RobustEdge: Low Power Adversarial Detection for Cloud-Edge Systems

In practical cloud-edge scenarios, where a resource constrained edge performs data acquisition and a cloud system (having sufficient resources) performs inference tasks with a deep neural network (DNN), adversarial robustness is critical for reliability and ubiquitous deployment. Adversarial detection is a prime adversarial defense technique used in prior literature. However, in prior detection works, the detector is attached to the classifier model and both detector and classifier work in tandem to perform adversarial detection that requires a high computational overhead which is not available at the lowpower edge. Therefore, prior works can only perform adversarial detection at the cloud and not at the edge. This means that in case of adversarial attacks, the unfavourable adversarial samples must be communicated to the cloud which leads to energy wastage at the edge device. Therefore, a low-power edge-friendly adversarial detection method is required to improve the energy efficiency of the edge and robustness of the cloud-based classifier.
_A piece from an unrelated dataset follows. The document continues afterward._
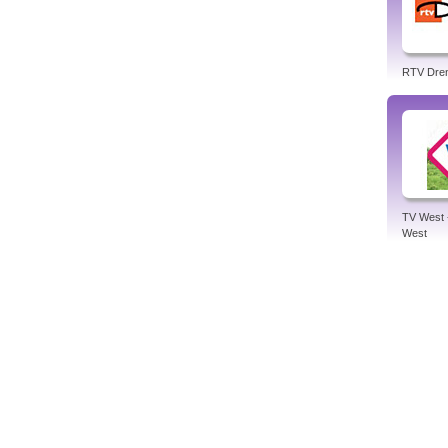
RTV Dre
TV West 
West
To this end, RobustEdge proposes Quantization-enabled Energy Separation (QES) training with “early detection and exit” to perform edge-based low cost adversarial detection. The QEStrained detector implemented at the edge blocks adversarial data transmission to the classifier model, thereby improving adversarial robustness and energy-efficiency of the Cloud-Edge system. Through extensive experiments on CIFAR10, CIFAR100 and TinyImagenet, we find that 16-bit and 12-bit quantized detectors achieve a high AUC score $>$ 0.9 while improving the energy-efficiency of the cloud-edge system by $>166\times$ compared to prior cloud-based adversarial detection approaches.